A problem with the cherimoya is inadequate natural pollination because the male and female structures of each flower do not mature simultaneously. Few insects visit the flowers. Therefore, hand-pollination is highly desirable and must be done in a 6- to 8-hour period when the stigmas are white and sticky. It has been found in Chile that in the first flowers to open the pollen grains are loaded with starch, whereas flowers that open later have more abundant pollen, no starch grains, and the pollen germinates readily. Partly-opened flowers are collected in the afternoon and kept in a paper bag overnight. The next morning the shed pollen is put, together with moist paper, in a vial and transferred by brush to the receptive stigmas. Usually only a few of the flowers on a tree are pollinated each time, the operation being repeated every 4 or 5 days in order to extend the season of ripening. The closely related A. senegalensis Pers., if available, is a good source of abundant pollen for pollinating the cherimoya. The pollen of the sugar apple is not satisfactory. Fruits from hand-pollinated flowers will be superior in form and size.

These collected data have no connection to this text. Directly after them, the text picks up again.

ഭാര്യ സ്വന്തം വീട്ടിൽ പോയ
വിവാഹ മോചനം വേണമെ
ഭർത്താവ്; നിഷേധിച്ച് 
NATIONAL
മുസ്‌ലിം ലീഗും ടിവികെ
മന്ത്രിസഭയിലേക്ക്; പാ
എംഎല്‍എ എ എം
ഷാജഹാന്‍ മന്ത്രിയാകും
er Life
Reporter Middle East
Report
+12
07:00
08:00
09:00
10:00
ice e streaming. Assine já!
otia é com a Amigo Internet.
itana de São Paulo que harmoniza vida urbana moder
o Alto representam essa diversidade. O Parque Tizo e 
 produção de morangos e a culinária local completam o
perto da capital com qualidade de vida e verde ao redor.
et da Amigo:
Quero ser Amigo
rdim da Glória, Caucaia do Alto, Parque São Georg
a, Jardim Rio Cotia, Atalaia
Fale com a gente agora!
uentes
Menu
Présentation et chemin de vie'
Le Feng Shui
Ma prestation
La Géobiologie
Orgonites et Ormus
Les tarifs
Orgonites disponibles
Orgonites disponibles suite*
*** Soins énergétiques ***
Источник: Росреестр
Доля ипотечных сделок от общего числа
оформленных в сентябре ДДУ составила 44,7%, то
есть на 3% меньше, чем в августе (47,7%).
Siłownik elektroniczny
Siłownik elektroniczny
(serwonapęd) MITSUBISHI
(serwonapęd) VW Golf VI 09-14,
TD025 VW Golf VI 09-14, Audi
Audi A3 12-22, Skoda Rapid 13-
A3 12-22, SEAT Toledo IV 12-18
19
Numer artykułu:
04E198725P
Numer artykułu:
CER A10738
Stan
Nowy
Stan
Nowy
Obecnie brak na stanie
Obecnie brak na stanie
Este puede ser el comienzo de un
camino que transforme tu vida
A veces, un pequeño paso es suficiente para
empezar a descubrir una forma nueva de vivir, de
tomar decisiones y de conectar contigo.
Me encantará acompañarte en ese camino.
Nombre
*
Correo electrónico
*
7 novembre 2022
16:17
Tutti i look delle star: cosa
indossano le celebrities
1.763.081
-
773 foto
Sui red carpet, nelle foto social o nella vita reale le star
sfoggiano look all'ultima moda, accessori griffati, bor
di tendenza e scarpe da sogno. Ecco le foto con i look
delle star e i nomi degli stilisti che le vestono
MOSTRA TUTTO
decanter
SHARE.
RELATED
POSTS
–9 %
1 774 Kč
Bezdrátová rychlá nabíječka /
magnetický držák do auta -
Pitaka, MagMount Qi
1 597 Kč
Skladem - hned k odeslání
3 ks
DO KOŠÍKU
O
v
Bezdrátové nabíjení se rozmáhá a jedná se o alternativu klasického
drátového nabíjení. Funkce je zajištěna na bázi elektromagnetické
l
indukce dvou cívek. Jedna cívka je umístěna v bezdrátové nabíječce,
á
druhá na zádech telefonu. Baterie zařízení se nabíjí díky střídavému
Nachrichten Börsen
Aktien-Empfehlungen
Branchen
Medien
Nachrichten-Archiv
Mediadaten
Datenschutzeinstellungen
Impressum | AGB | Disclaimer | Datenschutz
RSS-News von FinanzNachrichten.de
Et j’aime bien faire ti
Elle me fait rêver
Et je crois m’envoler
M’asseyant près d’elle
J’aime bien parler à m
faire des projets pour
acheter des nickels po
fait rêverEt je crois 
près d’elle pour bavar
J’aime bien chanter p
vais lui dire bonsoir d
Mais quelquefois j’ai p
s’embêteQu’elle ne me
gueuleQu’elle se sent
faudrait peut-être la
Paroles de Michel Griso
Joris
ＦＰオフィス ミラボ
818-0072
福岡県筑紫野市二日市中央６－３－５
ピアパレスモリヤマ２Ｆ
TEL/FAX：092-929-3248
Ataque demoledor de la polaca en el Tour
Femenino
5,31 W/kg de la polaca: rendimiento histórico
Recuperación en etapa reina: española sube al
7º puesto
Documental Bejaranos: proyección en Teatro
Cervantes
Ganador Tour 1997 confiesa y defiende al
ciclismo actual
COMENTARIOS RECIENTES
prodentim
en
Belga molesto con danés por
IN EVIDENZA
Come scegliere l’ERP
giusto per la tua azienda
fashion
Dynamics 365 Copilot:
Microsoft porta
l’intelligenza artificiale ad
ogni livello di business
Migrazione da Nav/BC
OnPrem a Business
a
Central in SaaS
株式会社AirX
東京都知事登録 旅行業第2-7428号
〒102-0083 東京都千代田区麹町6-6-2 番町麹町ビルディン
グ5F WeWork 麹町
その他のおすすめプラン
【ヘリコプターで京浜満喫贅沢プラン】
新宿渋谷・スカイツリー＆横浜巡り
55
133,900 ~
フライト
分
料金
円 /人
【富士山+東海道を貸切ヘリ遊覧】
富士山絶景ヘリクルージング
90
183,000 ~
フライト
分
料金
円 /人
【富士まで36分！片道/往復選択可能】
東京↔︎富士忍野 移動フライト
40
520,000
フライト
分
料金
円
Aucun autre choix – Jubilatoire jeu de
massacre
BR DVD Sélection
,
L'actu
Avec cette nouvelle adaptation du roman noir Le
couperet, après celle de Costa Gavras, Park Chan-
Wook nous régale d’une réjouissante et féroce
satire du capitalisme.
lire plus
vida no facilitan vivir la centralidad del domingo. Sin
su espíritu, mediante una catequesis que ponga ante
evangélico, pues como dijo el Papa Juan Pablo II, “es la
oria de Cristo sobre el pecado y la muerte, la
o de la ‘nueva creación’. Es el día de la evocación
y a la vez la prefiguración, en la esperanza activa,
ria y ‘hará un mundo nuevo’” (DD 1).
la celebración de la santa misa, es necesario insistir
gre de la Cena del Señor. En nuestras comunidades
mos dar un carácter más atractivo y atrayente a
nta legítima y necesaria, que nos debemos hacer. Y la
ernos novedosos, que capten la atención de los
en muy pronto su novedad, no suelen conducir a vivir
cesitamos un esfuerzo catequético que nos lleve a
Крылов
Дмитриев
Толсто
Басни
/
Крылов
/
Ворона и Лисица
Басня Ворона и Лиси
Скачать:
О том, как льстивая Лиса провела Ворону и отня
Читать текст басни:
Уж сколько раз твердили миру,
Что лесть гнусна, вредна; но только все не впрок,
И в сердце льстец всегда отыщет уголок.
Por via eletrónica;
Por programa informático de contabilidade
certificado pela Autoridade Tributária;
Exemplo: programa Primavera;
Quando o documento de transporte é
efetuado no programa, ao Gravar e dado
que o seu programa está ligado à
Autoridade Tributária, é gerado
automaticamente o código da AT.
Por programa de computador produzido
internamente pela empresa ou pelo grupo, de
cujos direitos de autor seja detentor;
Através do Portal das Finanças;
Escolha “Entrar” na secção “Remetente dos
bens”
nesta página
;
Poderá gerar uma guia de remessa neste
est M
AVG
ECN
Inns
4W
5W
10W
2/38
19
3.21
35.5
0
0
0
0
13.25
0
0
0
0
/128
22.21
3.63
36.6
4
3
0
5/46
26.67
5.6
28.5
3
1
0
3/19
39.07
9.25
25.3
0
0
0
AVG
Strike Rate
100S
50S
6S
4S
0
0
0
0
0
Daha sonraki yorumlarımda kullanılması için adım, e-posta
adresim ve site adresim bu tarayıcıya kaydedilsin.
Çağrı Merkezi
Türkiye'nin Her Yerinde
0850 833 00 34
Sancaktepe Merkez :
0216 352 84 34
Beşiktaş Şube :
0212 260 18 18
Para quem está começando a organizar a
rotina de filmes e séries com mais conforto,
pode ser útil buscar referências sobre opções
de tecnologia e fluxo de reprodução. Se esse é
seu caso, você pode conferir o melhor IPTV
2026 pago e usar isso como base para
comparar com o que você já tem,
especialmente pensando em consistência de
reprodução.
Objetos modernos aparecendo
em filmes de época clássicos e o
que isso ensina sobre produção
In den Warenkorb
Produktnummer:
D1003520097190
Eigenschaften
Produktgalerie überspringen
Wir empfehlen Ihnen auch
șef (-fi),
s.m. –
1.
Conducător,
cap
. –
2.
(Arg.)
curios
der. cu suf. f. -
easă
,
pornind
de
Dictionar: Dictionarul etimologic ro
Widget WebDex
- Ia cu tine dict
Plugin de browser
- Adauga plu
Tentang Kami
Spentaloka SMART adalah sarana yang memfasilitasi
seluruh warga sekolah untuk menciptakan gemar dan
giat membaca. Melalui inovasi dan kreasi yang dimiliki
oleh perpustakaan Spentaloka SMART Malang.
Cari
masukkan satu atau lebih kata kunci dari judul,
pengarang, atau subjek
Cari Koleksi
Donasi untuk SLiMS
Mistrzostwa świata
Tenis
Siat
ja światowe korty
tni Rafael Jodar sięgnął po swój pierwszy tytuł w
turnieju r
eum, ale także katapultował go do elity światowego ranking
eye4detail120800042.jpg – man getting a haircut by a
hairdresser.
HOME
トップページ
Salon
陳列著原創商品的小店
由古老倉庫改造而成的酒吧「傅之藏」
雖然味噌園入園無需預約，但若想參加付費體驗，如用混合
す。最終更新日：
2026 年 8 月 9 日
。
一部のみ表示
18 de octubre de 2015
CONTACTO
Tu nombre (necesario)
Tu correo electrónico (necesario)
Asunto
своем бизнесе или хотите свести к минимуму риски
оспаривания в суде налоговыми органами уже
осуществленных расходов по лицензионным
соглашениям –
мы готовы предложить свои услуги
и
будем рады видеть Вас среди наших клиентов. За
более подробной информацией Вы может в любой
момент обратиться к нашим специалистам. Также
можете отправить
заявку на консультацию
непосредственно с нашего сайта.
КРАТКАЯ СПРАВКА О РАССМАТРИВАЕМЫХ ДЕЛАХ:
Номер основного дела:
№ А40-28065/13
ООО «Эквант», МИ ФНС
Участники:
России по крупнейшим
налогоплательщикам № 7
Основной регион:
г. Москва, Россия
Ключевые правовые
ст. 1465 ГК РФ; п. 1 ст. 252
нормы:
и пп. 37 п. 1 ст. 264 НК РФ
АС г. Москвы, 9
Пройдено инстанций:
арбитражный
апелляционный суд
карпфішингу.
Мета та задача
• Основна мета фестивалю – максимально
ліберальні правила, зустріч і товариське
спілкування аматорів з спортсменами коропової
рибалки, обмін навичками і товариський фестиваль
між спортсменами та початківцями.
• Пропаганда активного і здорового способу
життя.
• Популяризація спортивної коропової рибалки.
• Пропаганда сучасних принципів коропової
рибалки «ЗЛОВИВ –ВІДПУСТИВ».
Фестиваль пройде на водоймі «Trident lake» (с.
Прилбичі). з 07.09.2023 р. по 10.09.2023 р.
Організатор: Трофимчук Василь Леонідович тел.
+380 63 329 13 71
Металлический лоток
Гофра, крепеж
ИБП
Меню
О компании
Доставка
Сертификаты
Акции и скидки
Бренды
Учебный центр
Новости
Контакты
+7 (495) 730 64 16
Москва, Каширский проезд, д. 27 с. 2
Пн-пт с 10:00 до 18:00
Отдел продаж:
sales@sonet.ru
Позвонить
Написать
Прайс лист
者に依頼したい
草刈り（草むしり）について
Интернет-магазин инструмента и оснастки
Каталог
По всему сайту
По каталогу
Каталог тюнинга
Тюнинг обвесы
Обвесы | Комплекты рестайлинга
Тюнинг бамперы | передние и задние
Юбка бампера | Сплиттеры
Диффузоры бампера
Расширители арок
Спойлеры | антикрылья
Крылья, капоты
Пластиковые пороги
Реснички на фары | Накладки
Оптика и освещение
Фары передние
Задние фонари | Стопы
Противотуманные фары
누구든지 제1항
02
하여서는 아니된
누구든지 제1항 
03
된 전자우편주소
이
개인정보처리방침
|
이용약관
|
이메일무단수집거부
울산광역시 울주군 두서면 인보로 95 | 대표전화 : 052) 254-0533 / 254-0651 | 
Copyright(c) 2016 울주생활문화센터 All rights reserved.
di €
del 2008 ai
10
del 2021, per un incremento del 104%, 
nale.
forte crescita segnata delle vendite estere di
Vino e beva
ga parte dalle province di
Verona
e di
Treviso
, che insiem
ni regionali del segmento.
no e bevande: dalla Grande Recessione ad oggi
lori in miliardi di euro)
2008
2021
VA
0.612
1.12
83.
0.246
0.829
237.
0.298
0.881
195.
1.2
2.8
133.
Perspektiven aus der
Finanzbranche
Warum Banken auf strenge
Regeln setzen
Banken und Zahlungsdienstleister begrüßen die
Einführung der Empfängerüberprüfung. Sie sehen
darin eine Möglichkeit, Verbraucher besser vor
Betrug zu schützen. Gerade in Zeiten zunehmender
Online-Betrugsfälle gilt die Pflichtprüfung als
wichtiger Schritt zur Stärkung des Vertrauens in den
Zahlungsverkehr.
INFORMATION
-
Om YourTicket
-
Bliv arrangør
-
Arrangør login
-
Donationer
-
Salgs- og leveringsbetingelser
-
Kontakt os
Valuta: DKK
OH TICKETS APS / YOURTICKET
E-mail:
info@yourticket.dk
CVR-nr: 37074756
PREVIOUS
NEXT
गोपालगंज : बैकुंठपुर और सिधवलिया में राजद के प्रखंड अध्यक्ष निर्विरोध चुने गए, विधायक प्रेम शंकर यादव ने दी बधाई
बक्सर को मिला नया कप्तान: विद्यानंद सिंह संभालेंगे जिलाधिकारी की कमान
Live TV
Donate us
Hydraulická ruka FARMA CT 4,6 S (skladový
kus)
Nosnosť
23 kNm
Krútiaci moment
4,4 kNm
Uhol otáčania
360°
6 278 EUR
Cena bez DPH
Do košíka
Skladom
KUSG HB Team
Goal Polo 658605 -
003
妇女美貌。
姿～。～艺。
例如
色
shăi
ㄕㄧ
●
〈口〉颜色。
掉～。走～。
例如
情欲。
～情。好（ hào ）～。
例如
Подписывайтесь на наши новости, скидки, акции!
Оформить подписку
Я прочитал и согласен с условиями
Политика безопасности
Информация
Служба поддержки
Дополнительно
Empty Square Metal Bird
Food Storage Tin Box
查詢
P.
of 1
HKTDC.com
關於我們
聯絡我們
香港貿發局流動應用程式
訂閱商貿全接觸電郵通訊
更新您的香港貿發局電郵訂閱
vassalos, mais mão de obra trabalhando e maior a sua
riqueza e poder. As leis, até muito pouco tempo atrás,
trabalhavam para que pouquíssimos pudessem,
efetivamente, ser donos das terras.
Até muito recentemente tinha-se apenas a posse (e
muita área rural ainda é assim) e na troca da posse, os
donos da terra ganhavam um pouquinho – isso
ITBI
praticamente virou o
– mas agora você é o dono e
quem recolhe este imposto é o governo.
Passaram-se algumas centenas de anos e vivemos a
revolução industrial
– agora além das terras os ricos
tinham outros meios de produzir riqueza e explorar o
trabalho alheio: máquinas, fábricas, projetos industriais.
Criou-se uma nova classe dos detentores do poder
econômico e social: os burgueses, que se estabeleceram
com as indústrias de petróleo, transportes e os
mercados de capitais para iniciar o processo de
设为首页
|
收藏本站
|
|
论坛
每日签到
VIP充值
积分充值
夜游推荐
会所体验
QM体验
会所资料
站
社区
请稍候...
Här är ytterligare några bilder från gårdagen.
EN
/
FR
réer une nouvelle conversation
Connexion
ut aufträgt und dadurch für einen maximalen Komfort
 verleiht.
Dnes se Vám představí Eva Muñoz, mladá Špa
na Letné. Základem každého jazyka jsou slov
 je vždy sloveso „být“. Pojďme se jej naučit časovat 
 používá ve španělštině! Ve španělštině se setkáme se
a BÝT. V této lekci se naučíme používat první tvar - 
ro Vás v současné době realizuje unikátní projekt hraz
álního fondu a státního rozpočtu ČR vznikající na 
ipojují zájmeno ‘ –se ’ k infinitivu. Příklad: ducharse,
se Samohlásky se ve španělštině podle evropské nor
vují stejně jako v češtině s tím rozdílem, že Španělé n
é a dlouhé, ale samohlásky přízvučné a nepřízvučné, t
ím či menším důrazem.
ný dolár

The cherimoya is subtropical or mild-temperate and does not succeed in the lowland tropics. It requires long days. In Colombia and Ecuador, it grows naturally at elevations between 4,600 and 6,600 ft (1,400-2,000 m) where the temperature ranges between 62.6° and 68°F (17°-20°C). In Peru, the ideal climate for the cherimoya is said to lie between 64.5° and 77°F (18°-25°C) in the summer and 64.5° and 41°F (18°-5°C) in winter. In Guatemala, naturalized trees are common between 4,000 and 8,200 ft (1,200-2,500 m) though the tree produces best between 4,000 and 5,900 ft (1,200-1,800 m) and can be grown at elevations as low as 2,950 ft (900 m). The tree cannot survive the cold in the Valle de Mexico at 7,200 ft (2,195 m). In Argentina, young trees are wrapped with dry grass or burlap during the winter. The cherimoya can tolerate light frosts. Young trees can withstand a temperature of 26°F (-3.33°C), but a few degrees lower will severely injure or kill mature trees. In February 1949, a small scale commercial grower (B. E. Needham) in Glendora, California, reported that most of his crop was lost because of frost and snow, the cherimoya suffering more cold damage than his avocados, oranges or lemons.
The tree prefers a rather dry environment as in southern Guatemala where the rainfall is 50 in (127 cm) and there is a long dry season. It is not adaptable to northern Guatemala where the 100 inch (254 cm) rainfall is spread throughout the year.
Finally, the tree should be protected from strong winds which interfere with pollination and fruit set.
The cherimoya tree performs well on a wide range of soil types from light to heavy, but seems to do best on a medium soil of moderate fertility. In Argentina, it makes excellent growth on rockstrewn, loose, sandy loam 2 to 3 ft (0.6-0.9 m) above a gravel subsoil. The optimum pH ranges from 6.5 to 7.6. A greenhouse trial in sand has demonstrated that the first nutritional deficiency evoked in such soil is lack of calcium.